Sterling endured another day of intense focus as more Brexit debates and amendments were put before the House of Commons. You’d have to be a political junkie to understand where the U.K. parliament is currently at, in relation to Brexit and the countdown towards the March 29th exit day. Prime minister May apparently lost another vote on an amendment, she wasn’t there to witness it, had she been there, she’d have probably shrugged at the chaos and complete shambles, of her creation. It would appear that the U.K. has three options; no deal, rescind A50, or ask for an extension of A50.
GBP/USD traded down 0.48% at 18:15pm U.K. time and at 1.279 cable printed a fresh monthly low. EUR/GBP traded up 0.88% at 0.882, reaching a monthly high, after breaking up through R3 and trading close to the 200 DMA, sited at 0.886. GBP/CHF traded down 0.72% crashing through S3, whilst falling through the 200 DMA.

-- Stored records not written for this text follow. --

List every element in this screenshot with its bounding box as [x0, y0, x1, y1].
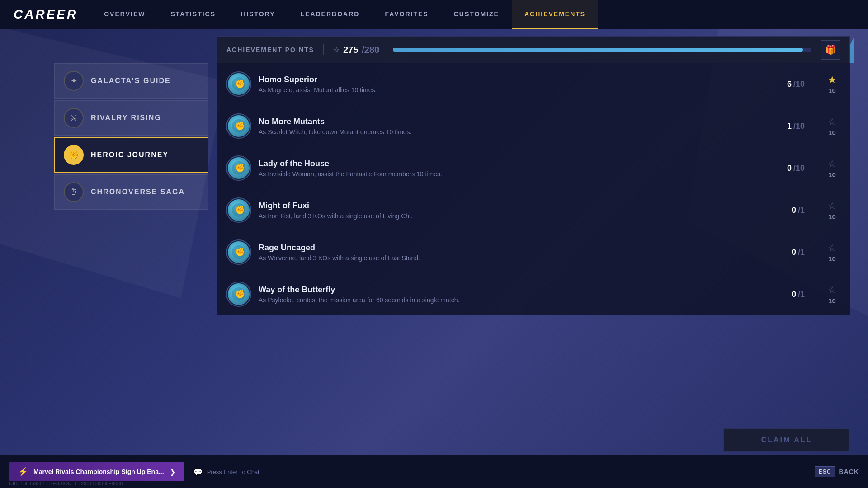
- svg-text:✊: ✊: [235, 205, 245, 215]
- galactas-guide-icon: ✦: [64, 71, 84, 91]
- achievement-avatar-inner-4: ✊: [228, 241, 250, 263]
- points-current: 275: [343, 45, 358, 55]
- esc-key: ESC: [815, 466, 835, 477]
- achievement-star-score-0: ★ 10: [816, 74, 841, 94]
- progress-total-1: /10: [793, 122, 805, 131]
- star-icon-1: ☆: [828, 116, 837, 128]
- achievement-avatar-inner-1: ✊: [228, 115, 250, 137]
- achievement-info-0: Homo Superior As Magneto, assist Mutant …: [259, 75, 761, 94]
- progress-current-0: 6: [787, 80, 792, 89]
- progress-total-3: /1: [798, 206, 805, 215]
- progress-current-2: 0: [787, 164, 792, 173]
- achievement-desc-3: As Iron Fist, land 3 KOs with a single u…: [259, 212, 761, 220]
- achievement-info-1: No More Mutants As Scarlet Witch, take d…: [259, 117, 761, 136]
- achievement-points-display: ☆ 275 /280: [333, 45, 379, 55]
- achievement-info-4: Rage Uncaged As Wolverine, land 3 KOs wi…: [259, 243, 761, 262]
- score-value-2: 10: [828, 171, 836, 178]
- chat-bar: 💬 Press Enter To Chat: [193, 468, 259, 476]
- achievement-name-0: Homo Superior: [259, 75, 761, 84]
- sidebar-label-galactas-guide: GALACTA'S GUIDE: [91, 77, 171, 85]
- progress-total-4: /1: [798, 248, 805, 257]
- star-icon-2: ☆: [828, 158, 837, 170]
- achievement-progress-4: 0 /1: [769, 248, 805, 257]
- star-icon-3: ☆: [828, 200, 837, 212]
- heroic-journey-icon: ✊: [64, 145, 84, 165]
- page-title: CAREER: [0, 7, 91, 22]
- achievement-avatar-3: ✊: [226, 197, 251, 223]
- progress-current-3: 0: [792, 206, 796, 215]
- achievement-row-homo-superior: ✊ Homo Superior As Magneto, assist Mutan…: [217, 63, 850, 105]
- progress-total-2: /10: [793, 164, 805, 173]
- points-total: /280: [362, 45, 379, 55]
- topbar: CAREER OVERVIEW STATISTICS HISTORY LEADE…: [0, 0, 868, 29]
- nav-overview[interactable]: OVERVIEW: [91, 0, 158, 29]
- achievement-name-1: No More Mutants: [259, 117, 761, 127]
- sidebar-label-rivalry-rising: RIVALRY RISING: [91, 114, 161, 122]
- sidebar-label-heroic-journey: HEROIC JOURNEY: [91, 151, 169, 159]
- main-content: ✦ GALACTA'S GUIDE ⚔ RIVALRY RISING ✊ HER…: [54, 36, 850, 452]
- content-panel: ACHIEVEMENT POINTS ☆ 275 /280 🎁 ✊: [217, 36, 850, 452]
- score-value-4: 10: [828, 255, 836, 263]
- nav-achievements[interactable]: ACHIEVEMENTS: [512, 0, 598, 29]
- achievement-row-way-of-the-butterfly: ✊ Way of the Butterfly As Psylocke, cont…: [217, 273, 850, 315]
- score-value-1: 10: [828, 129, 836, 136]
- achievement-star-score-3: ☆ 10: [816, 200, 841, 221]
- progress-total-0: /10: [793, 80, 805, 89]
- achievement-avatar-5: ✊: [226, 282, 251, 307]
- nav-customize[interactable]: CUSTOMIZE: [441, 0, 512, 29]
- achievement-avatar-0: ✊: [226, 71, 251, 97]
- notification-icon: ⚡: [18, 467, 28, 477]
- svg-text:✊: ✊: [235, 121, 245, 131]
- score-value-5: 10: [828, 297, 836, 305]
- score-value-0: 10: [828, 87, 836, 94]
- notification-banner[interactable]: ⚡ Marvel Rivals Championship Sign Up Ena…: [9, 462, 184, 481]
- achievement-progress-3: 0 /1: [769, 206, 805, 215]
- achievement-desc-4: As Wolverine, land 3 KOs with a single u…: [259, 254, 761, 262]
- uid-text: UID: 160459301 | SESSION: 1 | 2901130360…: [9, 481, 123, 486]
- svg-text:✊: ✊: [235, 79, 245, 89]
- achievement-avatar-inner-5: ✊: [228, 283, 250, 305]
- achievement-progress-1: 1 /10: [769, 122, 805, 131]
- sidebar-label-chronoverse-saga: CHRONOVERSE SAGA: [91, 188, 185, 196]
- achievement-row-rage-uncaged: ✊ Rage Uncaged As Wolverine, land 3 KOs …: [217, 231, 850, 273]
- achievement-progress-2: 0 /10: [769, 164, 805, 173]
- progress-current-4: 0: [792, 248, 796, 257]
- achievement-desc-2: As Invisible Woman, assist the Fantastic…: [259, 170, 761, 178]
- sidebar-item-rivalry-rising[interactable]: ⚔ RIVALRY RISING: [54, 100, 208, 136]
- claim-all-button[interactable]: CLAIM ALL: [723, 428, 850, 452]
- progress-current-1: 1: [787, 122, 792, 131]
- achievement-header-title: ACHIEVEMENT POINTS: [226, 46, 314, 53]
- achievement-info-5: Way of the Butterfly As Psylocke, contes…: [259, 285, 761, 304]
- achievement-row-lady-of-the-house: ✊ Lady of the House As Invisible Woman, …: [217, 147, 850, 189]
- back-label: BACK: [839, 468, 859, 475]
- achievement-avatar-inner-0: ✊: [228, 73, 250, 95]
- star-icon-5: ☆: [828, 284, 837, 296]
- achievement-avatar-inner-2: ✊: [228, 157, 250, 179]
- esc-back-button[interactable]: ESC BACK: [815, 466, 859, 477]
- achievement-avatar-4: ✊: [226, 239, 251, 265]
- sidebar-item-chronoverse-saga[interactable]: ⏱ CHRONOVERSE SAGA: [54, 174, 208, 210]
- sidebar: ✦ GALACTA'S GUIDE ⚔ RIVALRY RISING ✊ HER…: [54, 36, 208, 452]
- nav-bar: OVERVIEW STATISTICS HISTORY LEADERBOARD …: [91, 0, 868, 29]
- achievement-progress-5: 0 /1: [769, 290, 805, 299]
- chronoverse-saga-icon: ⏱: [64, 182, 84, 202]
- nav-favorites[interactable]: FAVORITES: [372, 0, 441, 29]
- achievement-star-score-5: ☆ 10: [816, 284, 841, 305]
- rivalry-rising-icon: ⚔: [64, 108, 84, 128]
- sidebar-item-galactas-guide[interactable]: ✦ GALACTA'S GUIDE: [54, 63, 208, 99]
- sidebar-item-heroic-journey[interactable]: ✊ HEROIC JOURNEY: [54, 137, 208, 173]
- nav-history[interactable]: HISTORY: [228, 0, 288, 29]
- svg-text:✊: ✊: [235, 163, 245, 173]
- achievement-avatar-1: ✊: [226, 113, 251, 139]
- nav-leaderboard[interactable]: LEADERBOARD: [288, 0, 373, 29]
- achievement-desc-5: As Psylocke, contest the mission area fo…: [259, 296, 761, 304]
- bottom-bar: ⚡ Marvel Rivals Championship Sign Up Ena…: [0, 455, 868, 488]
- achievement-name-2: Lady of the House: [259, 159, 761, 169]
- achievement-progress-0: 6 /10: [769, 80, 805, 89]
- nav-statistics[interactable]: STATISTICS: [158, 0, 228, 29]
- gift-button[interactable]: 🎁: [821, 40, 840, 60]
- chat-label: Press Enter To Chat: [207, 469, 259, 475]
- achievement-avatar-inner-3: ✊: [228, 199, 250, 221]
- progress-bar-container: [393, 48, 811, 52]
- star-icon-4: ☆: [828, 242, 837, 254]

Friday is a relatively quiet day for high impact calendar news, but FX traders should not be seduced into a false sense of security. There are so many global political plates being spun at the moment, one (or several) could drop onto the floor, causing currencies to spike. Current events include: Trump declaring a national emergency on Thursday evening because he didn’t get the funds to build his USA-Mexico wall, the Chinese-American detente is not progressing, Brexit is getting critical, whilst Venezuela might reach a tipping point.

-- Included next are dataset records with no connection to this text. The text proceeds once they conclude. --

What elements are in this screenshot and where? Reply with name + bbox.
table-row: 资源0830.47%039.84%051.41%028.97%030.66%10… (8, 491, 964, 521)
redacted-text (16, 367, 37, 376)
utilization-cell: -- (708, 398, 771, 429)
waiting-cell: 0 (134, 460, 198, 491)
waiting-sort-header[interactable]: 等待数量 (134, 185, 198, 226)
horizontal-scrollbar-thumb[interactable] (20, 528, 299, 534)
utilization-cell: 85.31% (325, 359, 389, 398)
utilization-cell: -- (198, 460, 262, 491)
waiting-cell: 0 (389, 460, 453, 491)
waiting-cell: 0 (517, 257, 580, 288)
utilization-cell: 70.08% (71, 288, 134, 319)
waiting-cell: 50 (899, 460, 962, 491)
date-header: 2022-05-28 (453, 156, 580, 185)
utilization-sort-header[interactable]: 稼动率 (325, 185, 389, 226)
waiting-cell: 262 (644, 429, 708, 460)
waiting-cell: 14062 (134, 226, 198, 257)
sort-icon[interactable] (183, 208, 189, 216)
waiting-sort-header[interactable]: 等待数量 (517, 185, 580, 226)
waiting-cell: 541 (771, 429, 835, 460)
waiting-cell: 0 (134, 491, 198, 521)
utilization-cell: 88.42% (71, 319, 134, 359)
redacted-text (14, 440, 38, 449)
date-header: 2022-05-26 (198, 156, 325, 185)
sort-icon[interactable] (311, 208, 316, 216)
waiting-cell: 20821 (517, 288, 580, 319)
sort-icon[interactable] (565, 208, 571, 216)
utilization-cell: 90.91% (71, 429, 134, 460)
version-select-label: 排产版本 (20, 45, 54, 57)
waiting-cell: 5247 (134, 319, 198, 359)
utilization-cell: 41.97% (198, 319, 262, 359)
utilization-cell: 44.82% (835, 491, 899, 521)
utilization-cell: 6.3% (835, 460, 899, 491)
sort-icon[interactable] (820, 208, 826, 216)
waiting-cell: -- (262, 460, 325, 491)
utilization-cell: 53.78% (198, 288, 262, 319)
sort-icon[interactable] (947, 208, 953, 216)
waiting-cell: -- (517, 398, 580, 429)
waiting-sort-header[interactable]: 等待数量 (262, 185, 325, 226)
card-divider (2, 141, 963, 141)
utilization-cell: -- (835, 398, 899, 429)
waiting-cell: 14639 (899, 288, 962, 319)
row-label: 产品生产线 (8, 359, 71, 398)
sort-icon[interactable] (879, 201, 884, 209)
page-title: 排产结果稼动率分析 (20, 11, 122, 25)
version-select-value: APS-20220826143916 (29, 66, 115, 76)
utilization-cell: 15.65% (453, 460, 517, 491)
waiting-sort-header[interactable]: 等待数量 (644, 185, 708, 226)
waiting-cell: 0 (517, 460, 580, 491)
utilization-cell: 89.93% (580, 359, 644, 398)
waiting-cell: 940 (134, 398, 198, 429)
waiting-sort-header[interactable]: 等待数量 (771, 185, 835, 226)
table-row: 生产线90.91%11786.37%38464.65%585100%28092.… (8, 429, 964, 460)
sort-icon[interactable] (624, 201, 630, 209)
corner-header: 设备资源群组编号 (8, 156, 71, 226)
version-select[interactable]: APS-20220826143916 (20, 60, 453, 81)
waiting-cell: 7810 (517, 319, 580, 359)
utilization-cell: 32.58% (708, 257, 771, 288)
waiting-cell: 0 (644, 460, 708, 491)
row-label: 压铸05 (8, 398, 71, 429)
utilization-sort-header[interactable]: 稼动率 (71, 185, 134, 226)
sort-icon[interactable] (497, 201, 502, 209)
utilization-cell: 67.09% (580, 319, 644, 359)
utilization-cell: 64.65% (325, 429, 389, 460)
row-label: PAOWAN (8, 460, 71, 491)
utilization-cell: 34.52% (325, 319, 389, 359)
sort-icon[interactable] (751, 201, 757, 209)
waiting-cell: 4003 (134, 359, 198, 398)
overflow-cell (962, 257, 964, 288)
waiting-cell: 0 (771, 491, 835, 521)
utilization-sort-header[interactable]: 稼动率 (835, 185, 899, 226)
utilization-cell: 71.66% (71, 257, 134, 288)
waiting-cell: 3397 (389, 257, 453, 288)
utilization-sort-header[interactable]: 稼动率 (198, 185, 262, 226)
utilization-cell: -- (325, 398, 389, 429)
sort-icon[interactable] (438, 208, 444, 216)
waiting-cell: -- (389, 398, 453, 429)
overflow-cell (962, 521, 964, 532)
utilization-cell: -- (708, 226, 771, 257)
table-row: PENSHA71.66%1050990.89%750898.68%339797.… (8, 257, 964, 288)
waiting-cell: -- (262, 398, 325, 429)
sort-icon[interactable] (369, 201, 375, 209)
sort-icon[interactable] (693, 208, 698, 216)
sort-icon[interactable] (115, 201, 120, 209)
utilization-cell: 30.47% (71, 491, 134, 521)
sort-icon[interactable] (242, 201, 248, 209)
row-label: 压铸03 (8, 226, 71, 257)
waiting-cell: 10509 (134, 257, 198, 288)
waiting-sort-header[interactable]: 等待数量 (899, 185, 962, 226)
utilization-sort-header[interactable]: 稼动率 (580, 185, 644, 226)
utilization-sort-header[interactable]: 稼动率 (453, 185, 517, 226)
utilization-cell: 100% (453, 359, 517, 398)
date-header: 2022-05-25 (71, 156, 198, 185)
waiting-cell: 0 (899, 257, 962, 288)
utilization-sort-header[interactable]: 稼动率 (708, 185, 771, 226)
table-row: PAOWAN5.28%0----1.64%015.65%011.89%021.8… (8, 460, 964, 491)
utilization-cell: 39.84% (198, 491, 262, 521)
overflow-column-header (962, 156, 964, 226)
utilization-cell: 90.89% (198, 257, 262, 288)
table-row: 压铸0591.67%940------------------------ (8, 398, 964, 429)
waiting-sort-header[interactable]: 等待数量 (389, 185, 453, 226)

The key high impact event listed for Friday 15th is the university of Michigan sentiment reading for February. This is one of the oldest consumer sentiment readings from the USA, matching the Conference Board sentiment reading for equal ranking. The forecast is for a reading of 93.9, rising from the 91.2 print published in January. Other calendar events include the latest import and export prices pertaining to the USA for January. Exports are predicted to have risen in price whilst imports have fallen in price, a movement consistent with the rise in the value of USD during December and January, versus its basket of peers. Industrial and manufacturing production is forecast to have taken a hit during January. This may be as a consequence of the government shutdown, causing a domino effect. But manufacturing production falling to 0.00% in January from 1.1% in December, according to the Reuters forecast, may cause fluctuations in the dollar’s value, if FX markets are taken by surprise as the release is broadcast.